§ **What you should do**
Transcribe every line from the one containing "de la couleur naturelle de l’aluminium. Les" to the end of the listing, exactly as written, and leave out the pictures.
------------------------
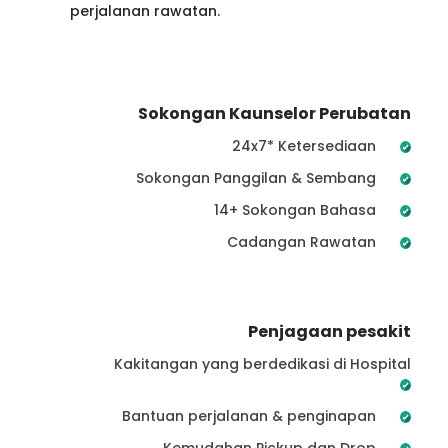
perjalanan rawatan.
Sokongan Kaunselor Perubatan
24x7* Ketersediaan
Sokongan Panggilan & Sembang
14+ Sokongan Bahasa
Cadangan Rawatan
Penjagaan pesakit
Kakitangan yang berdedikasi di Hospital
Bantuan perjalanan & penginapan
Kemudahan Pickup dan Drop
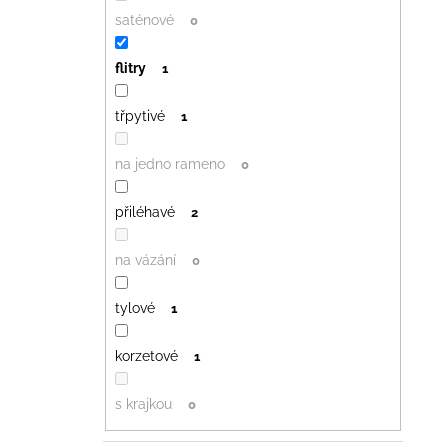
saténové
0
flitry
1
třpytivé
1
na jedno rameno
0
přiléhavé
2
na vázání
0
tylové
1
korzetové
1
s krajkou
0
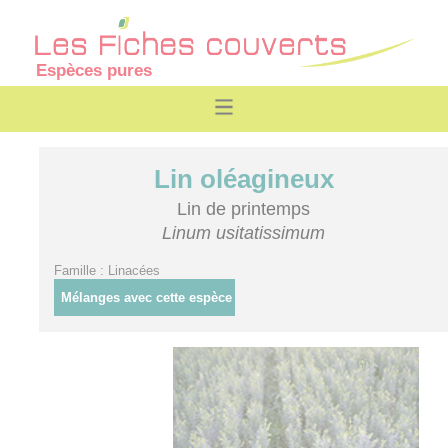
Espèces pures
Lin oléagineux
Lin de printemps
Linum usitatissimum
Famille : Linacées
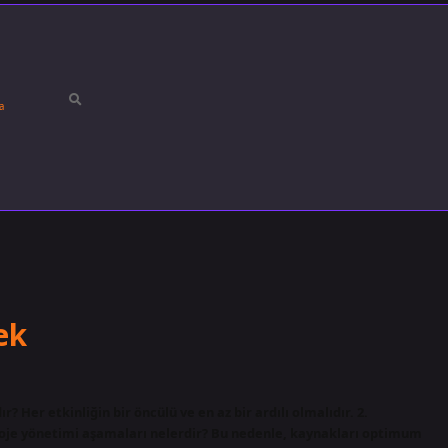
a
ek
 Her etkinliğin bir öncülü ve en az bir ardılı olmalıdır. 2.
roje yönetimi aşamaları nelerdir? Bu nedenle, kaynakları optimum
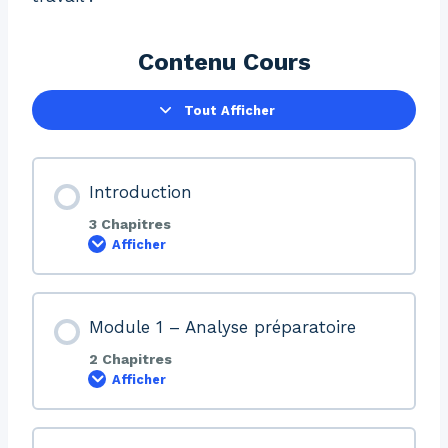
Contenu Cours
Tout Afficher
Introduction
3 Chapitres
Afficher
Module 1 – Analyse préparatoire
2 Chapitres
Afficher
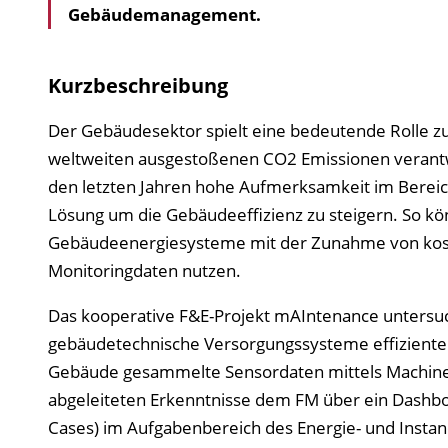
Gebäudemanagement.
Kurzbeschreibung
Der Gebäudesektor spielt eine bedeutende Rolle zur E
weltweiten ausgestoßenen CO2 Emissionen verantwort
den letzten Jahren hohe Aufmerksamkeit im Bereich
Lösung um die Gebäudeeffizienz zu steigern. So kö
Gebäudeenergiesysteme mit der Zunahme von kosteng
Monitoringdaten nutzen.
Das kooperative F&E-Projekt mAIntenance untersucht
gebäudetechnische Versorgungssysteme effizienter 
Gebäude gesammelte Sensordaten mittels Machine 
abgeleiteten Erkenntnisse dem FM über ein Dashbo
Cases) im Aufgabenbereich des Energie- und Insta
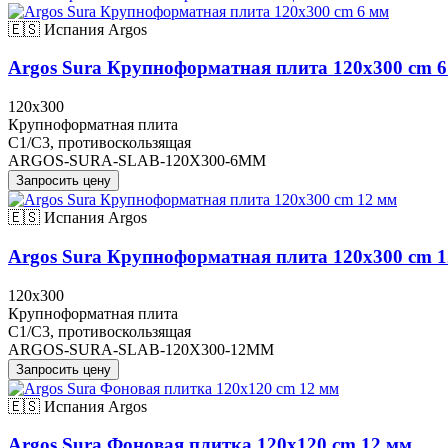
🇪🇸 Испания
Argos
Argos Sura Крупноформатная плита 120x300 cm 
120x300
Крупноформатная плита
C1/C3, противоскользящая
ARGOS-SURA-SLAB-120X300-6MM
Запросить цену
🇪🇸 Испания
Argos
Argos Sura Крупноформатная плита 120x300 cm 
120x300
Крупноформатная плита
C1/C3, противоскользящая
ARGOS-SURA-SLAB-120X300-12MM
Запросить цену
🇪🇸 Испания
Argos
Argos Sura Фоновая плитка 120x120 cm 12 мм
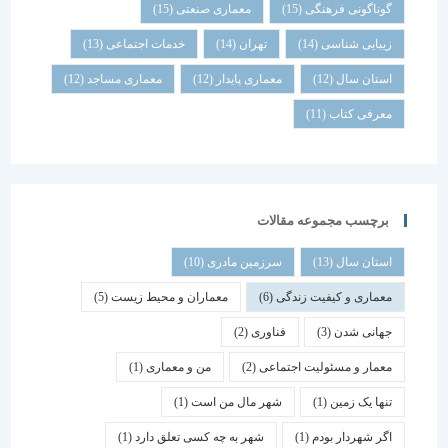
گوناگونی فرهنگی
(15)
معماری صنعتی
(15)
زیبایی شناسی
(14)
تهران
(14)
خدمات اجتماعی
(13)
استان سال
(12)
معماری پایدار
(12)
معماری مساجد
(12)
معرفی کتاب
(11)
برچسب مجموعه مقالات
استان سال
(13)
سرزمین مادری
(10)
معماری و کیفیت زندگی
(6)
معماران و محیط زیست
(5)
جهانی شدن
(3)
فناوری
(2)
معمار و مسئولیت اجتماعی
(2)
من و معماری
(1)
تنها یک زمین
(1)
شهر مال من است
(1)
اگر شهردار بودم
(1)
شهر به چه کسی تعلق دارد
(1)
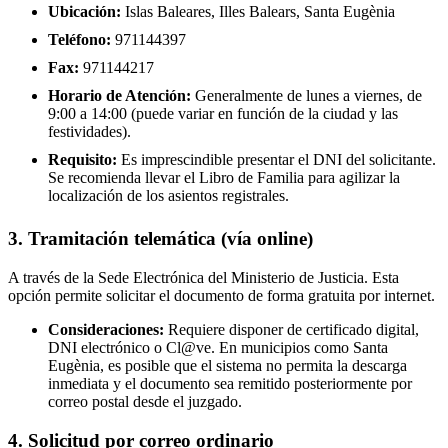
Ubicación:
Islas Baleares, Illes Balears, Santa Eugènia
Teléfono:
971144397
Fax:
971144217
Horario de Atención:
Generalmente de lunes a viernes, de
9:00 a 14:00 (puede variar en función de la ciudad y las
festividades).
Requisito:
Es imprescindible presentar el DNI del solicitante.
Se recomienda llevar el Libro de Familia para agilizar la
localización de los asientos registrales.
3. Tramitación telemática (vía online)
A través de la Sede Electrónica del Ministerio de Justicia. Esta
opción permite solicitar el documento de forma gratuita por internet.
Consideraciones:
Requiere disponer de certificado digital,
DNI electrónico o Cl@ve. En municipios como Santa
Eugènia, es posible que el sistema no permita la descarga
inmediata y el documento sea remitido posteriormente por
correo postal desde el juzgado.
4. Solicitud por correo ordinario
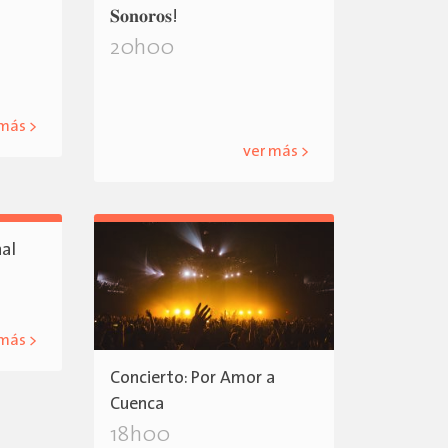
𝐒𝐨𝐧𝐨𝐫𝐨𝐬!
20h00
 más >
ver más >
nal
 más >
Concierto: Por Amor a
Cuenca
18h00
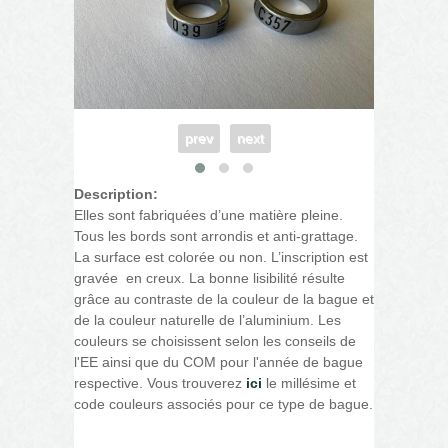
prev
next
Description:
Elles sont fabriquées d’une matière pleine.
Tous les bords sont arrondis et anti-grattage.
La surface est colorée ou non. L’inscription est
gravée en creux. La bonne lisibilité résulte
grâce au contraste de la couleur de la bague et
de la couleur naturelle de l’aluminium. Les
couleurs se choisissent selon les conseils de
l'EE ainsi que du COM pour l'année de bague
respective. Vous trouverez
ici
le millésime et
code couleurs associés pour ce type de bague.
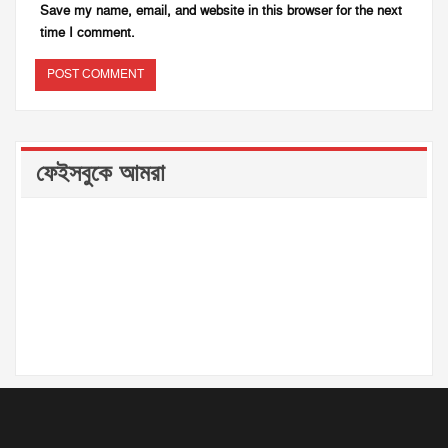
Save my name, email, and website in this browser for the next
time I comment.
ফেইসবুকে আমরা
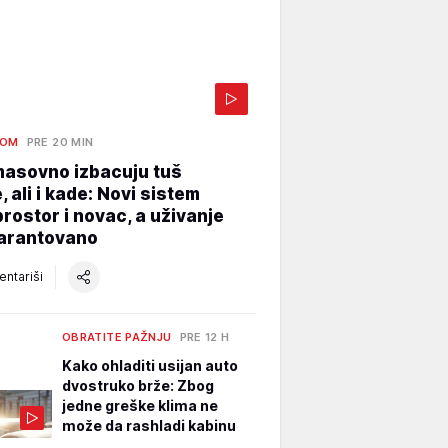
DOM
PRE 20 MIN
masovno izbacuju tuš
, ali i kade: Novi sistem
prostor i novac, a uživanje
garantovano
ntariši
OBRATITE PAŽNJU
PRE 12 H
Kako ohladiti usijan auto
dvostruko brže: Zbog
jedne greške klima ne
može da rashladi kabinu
------------------------
§ **Task solution**
de la couleur naturelle de l’aluminium. Les
couleurs se choisissent selon les conseils de
l'EE ainsi que du COM pour l'année de bague
respective. Vous trouverez
ici
le millésime et
code couleurs associés pour ce type de bague.
Save my name, email, and website in this browser for the next
time I comment.
ফেইসবুকে আমরা
DOM
PRE 20 MIN
masovno izbacuju tuš
, ali i kade: Novi sistem
prostor i novac, a uživanje
garantovano
ntariši
OBRATITE PAŽNJU
PRE 12 H
Kako ohladiti usijan auto
dvostruko brže: Zbog
jedne greške klima ne
može da rashladi kabinu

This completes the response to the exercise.